The Scottish Futures Trust took a further five years to determine a new model to replace non-profit distributing (NPD) with the mutual investment model (MIM) and get it approved by cabinet.
Ms McAllan’s said: The “reclassification in 2014 of the non-profit distributing (NPD) model” was “quite a turning point.”
She said: “I think it did have an impact on the timetable and I would set that alongside a slight delay in statutory processes as the two reasons that I believe the project has been delayed.”
At one point there was an apparent contradiction in what Ms McAllan said when she insisted that only in late 2022 was it confirmed that the 2025 dualling deadline was unachievable.
But she also argued that the government was obliged to consider private finance initiatives which would put the deadline out of reach – they were considered as early as 2018.
According to her own words, the delays to the project were in part caused by the funding “reclassification” – so her predecessors must have known about the delays and kept quiet or they were not the cause, in which case what did cause the delays?
But perhaps most worryingly of all for campaigners is there will be a review of financing in 2025 – the same year the project was to have been finished – whether it is affordable, sparking the ire of Mr Ewing.
He said: “The capital budget available to the Scottish Government a year is of the order between £4,000 million to £5,000 million. I think it's reasonable to assume that will continue to be the case.
“So by 2035 that suggests that there's a total of £40,000-50,000 000 million available in the capital budget, the Highlands is wanting £3.7 billion, which is less than 10 percent of that.

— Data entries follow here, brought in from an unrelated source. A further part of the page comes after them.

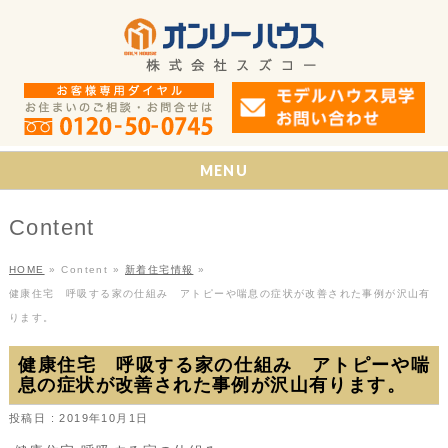
MENU
Content
HOME
»
Content
»
新着住宅情報
»
健康住宅 呼吸する家の仕組み アトピーや喘息の症状が改善された事例が沢山有
ります。
健康住宅 呼吸する家の仕組み アトピーや喘
息の症状が改善された事例が沢山有ります。
投稿日 : 2019年10月1日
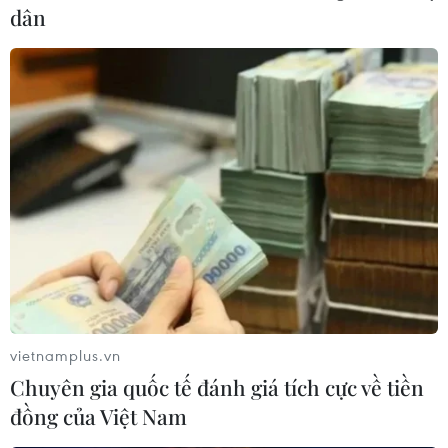
dân
TIN LIÊN QUAN
vietnamplus.vn
Chuyên gia quốc tế đánh giá tích cực về tiền
Rap News chuyên đề 07: Đợt
đồng của Việt Nam
tuyển sinh "như đi qua thủy tinh"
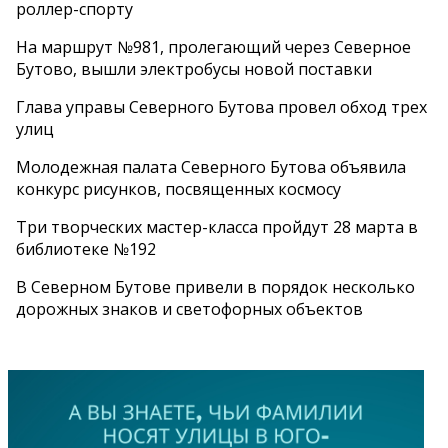
роллер-спорту
На маршрут №981, пролегающий через Северное
Бутово, вышли электробусы новой поставки
Глава управы Северного Бутова провел обход трех
улиц
Молодежная палата Северного Бутова объявила
конкурс рисунков, посвященных космосу
Три творческих мастер-класса пройдут 28 марта в
библиотеке №192
В Северном Бутове привели в порядок несколько
дорожных знаков и светофорных объектов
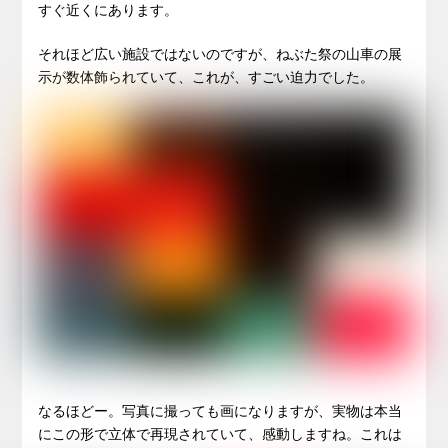
すぐ近くにあります。
それほど広い施設ではないのですが、ねぶた祭の山車の展
示が数体飾られていて、これが、すごい迫力でした。
なるほどー。写真に撮っても画になりますが、実物は本当
にこの形で立体で再現されていて、感動しますね。これは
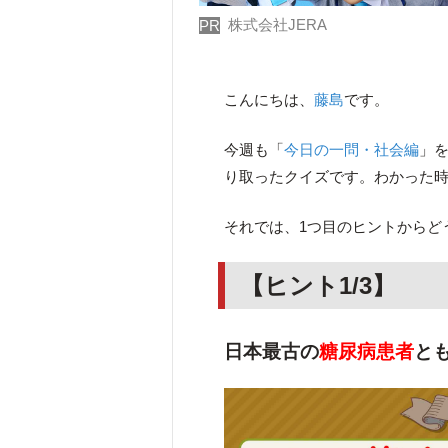
株式会社JERA
PR
こんにちは、
藤島
です。
今週も「
今日の一問・社会編
」
り取ったクイズです。わかった
それでは、1つ目のヒントからど
【ヒント1/3】
日本最古の
糖尿病患者
と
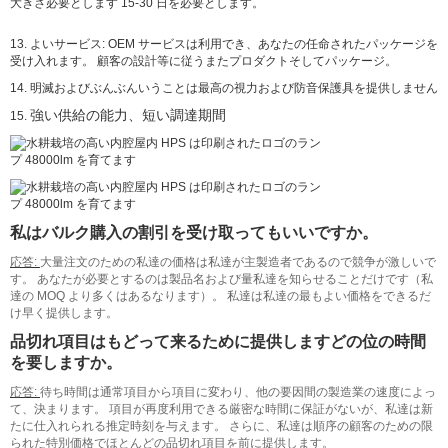
大きさ必要とします 15-30 日を必要とします。
13. よいサービス: OEM サービスは利用でき、あなたの任命されたパッケージを
受け入れます。 顧客の設計等に従うまたプロダクトそしてパッケージ。
14. 明滅およびぶんぶんいうことは最高の視力および防音保護具を提供しません
強い供給の能力、短い調達期間
15.
私はバルク購入の割引を受け取ってもいいですか。
応答:
大量注文のための私達の価格は私達が主製造者であるので競争が激しいで
す。 あなたが必要とするのは製品名および量私達を知らせることだけです（私
達の MOQ より多くはあるなります）。 私達は私達の最もよい価格をできるだ
け早く提供します。
品切れ項目はもどって来るために提供しますどの位の時間
を要しますか。
応答:
待ち時間は通常項目から項目に変わり、他の要因間の製造業の速度によっ
て、決まります。 項目が再度利用できる厳密な時間に保証がないが、私達は新
たに仕入れられる推定時刻を与えます。 さらに、私達は順序の顧客のための限
られた特別価格でほとんどの品切れ項目を前に提供します。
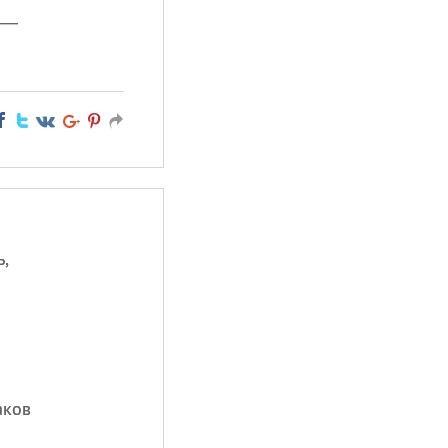
в —
ь,
аков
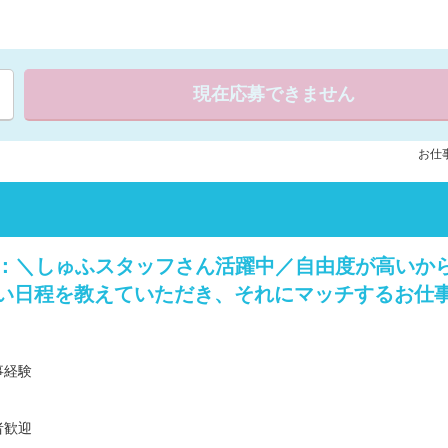
現在応募できません
お仕事
容：＼しゅふスタッフさん活躍中／自由度が高いか
い日程を教えていただき、それにマッチするお仕事を
事経験
者歓迎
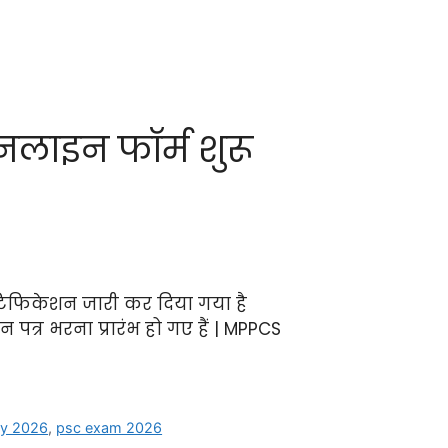
नलाइन फॉर्म शुरू
टिफिकेशन जारी कर दिया गया है
त्र भरना प्रारंभ हो गए हैं | MPPCS
y 2026
,
psc exam 2026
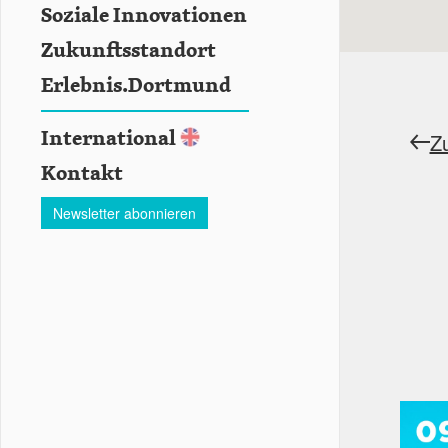
Soziale Innovationen
Zukunftsstandort
Erlebnis.Dortmund
International
Z
Kontakt
Newsletter abonnieren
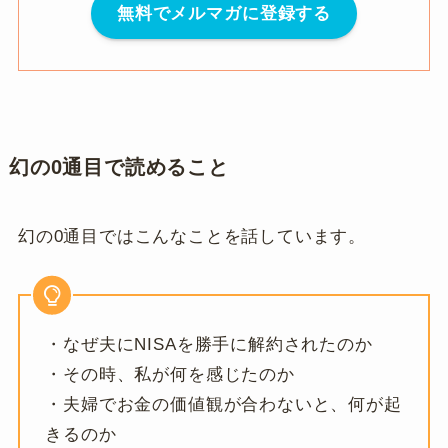
無料でメルマガに登録する
幻の0通目で読めること
幻の0通目ではこんなことを話しています。
・なぜ夫にNISAを勝手に解約されたのか
・その時、私が何を感じたのか
・夫婦でお金の価値観が合わないと、何が起
きるのか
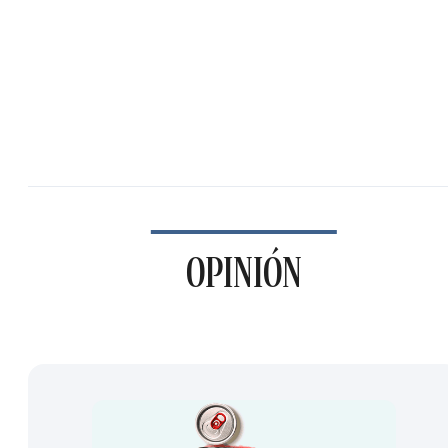
OPINIÓN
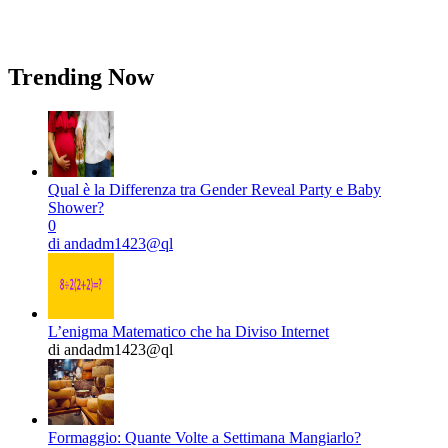
Trending Now
Qual è la Differenza tra Gender Reveal Party e Baby
Shower?
0
di andadm1423@ql
L’enigma Matematico che ha Diviso Internet
di andadm1423@ql
Formaggio: Quante Volte a Settimana Mangiarlo?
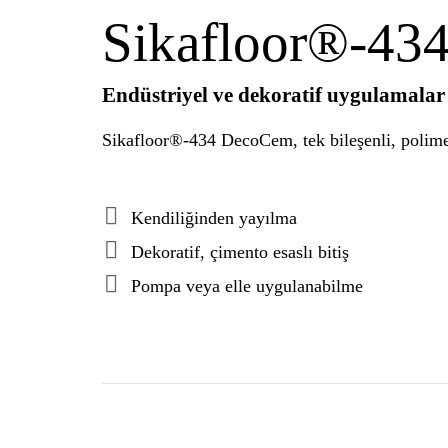
Sikafloor®-43
Endüstriyel ve dekoratif uygulamalar 
Sikafloor®-434 DecoCem, tek bileşenli, polimer
Kendiliğinden yayılma
Dekoratif, çimento esaslı bitiş
Pompa veya elle uygulanabilme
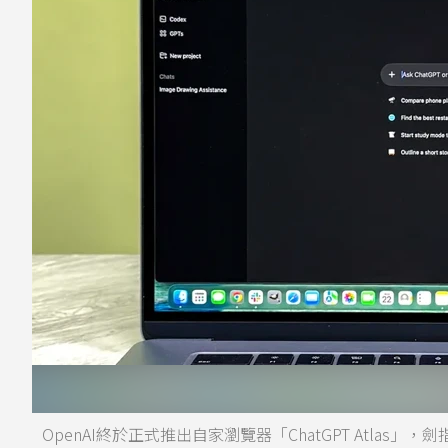
OpenAI終於正式推出自家瀏覽器「ChatGPT Atlas」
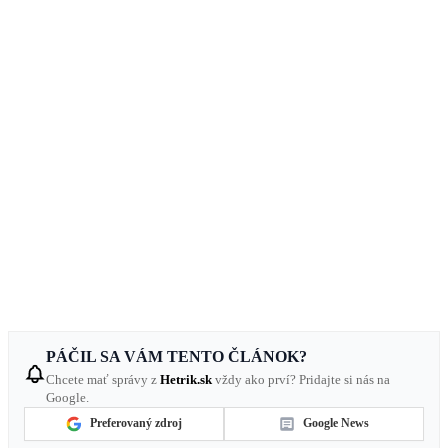
PÁČIL SA VÁM TENTO ČLÁNOK?
Chcete mať správy z
Hetrik.sk
vždy ako prví? Pridajte si nás na
Google.
Preferovaný zdroj
Google News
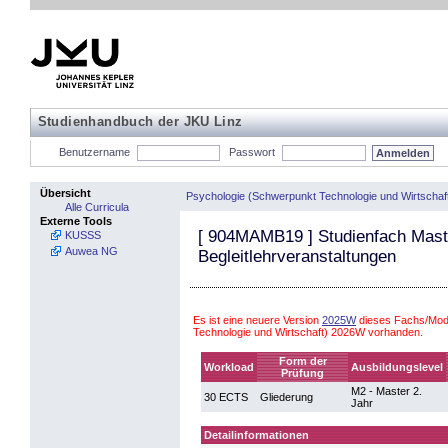
Studienhandbuch der JKU Linz
Benutzername
Passwort
Übersicht
Psychologie (Schwerpunkt Technologie und Wirtschaf
Alle Curricula
Externe Tools
[
904MAMB19
] Studienfach Mast
KUSSS
Auwea NG
Begleitlehrveranstaltungen
Es ist eine neuere Version
2025W
dieses Fachs/Modu
Technologie und Wirtschaft) 2026W vorhanden.
Form der
Workload
Ausbildungslevel
Prüfung
M2 - Master 2.
30 ECTS
Gliederung
Jahr
Detailinformationen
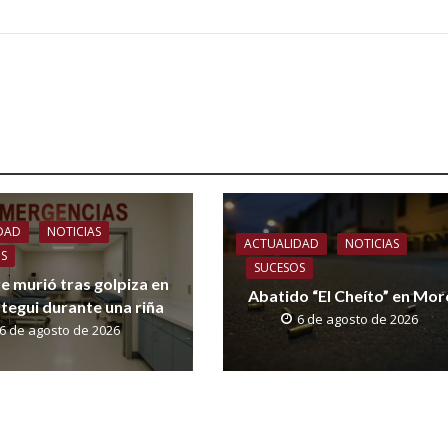
DAD
NOTICIAS
ACTUALIDAD
NOTICIAS
OS
SUCESOS
 murió tras golpiza en
Abatido “El Cheíto” en Mo
tegui durante una riña
6 de agosto de 2026
6 de agosto de 2026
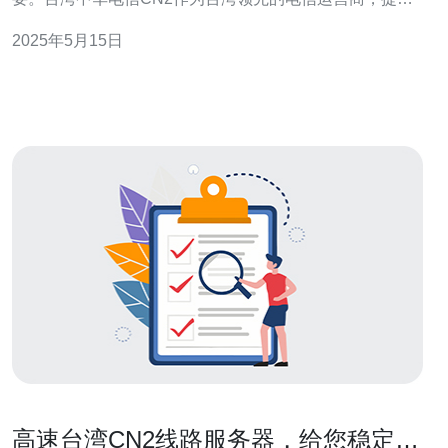
了快速稳定的网络连接，受到广泛的认可和信赖。 台湾中
2025年5月15日
华电信CN2通过其先进的网络基础设施，能够为用户提供
快速稳定的网络连接。无论是在办公环境中进行工作，还
是在家中享受流媒体内
高速台湾CN2线路服务器，给您稳定快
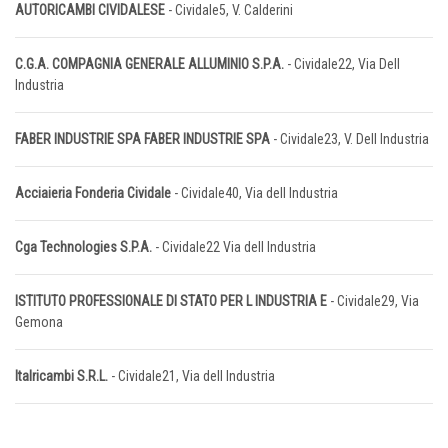
AUTORICAMBI CIVIDALESE
- Cividale5, V. Calderini
C.G.A. COMPAGNIA GENERALE ALLUMINIO S.P.A.
- Cividale22, Via Dell
Industria
FABER INDUSTRIE SPA FABER INDUSTRIE SPA
- Cividale23, V. Dell Industria
Acciaieria Fonderia Cividale
- Cividale40, Via dell Industria
Cga Technologies S.P.A.
- Cividale22 Via dell Industria
ISTITUTO PROFESSIONALE DI STATO PER L INDUSTRIA E
- Cividale29, Via
Gemona
Italricambi S.R.L.
- Cividale21, Via dell Industria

"So why is the Scottish Government not making a clear, cast-iron commitment that if MIM proves to be too expensive for the reasons that you've set out that there will be a clear guarantee that a sum less than one tenth of the total capital will be available for the Highlands
"Particularly since, and this is just a matter of fact, there has been hardly any spend on the Highland since devolution – all the money has gone elsewhere. We've had a couple of roundabouts and a couple of small sections of dual carriageway.
"Surely the government recognises it's the Highlands turn."
Ms McAllan also responded to claims made by former MSP Alex Neil who was in charge of the project at one stage and said there was clear route to finance and deliver the 2025 deadline.
She said “I think the advice that he received was ‘yes, minister, this is how we are taking it forward, this is how we propose to do it’ but it was also quite heavily caveated by the great many things to be worked out here and I think actually some of the other ministers comments on this including Nicola Sturgeon’s are helpful hopefully to the committee.
“Because I think that she's pointing out that Mr Neal was absolutely correct to say that for his purposes at that time funding had been identified but I think what Ms Sturgeon's view of that was that ‘well, that was for one to two year period during a long project’ and that's not uncommon for major projects.
“Very seldom at the very beginning of such a complex project will you have certainty over delivery and funding right through to the end but that's what it was, it was Mr. Neil’s impression of that one to two-year period rather than the whole thing.
Mr Ewing said: “Well, I hear what you are saying, cabinet secretary, but I'm just not convinced because there was a complete failure to adhere to the very clear schedule of works and programming because it set out in which year every section would be done. That was completely abandoned.
The transport secretary answered: "I don't deny that there were delays, Mr. Ewing, I think what I would say is the principal reason for that were the two things that I pointed out to the convener, firstly, the ONS classification of the price of the not-for-profit distribution model in 2014 and the one to two year delay on statutory processes."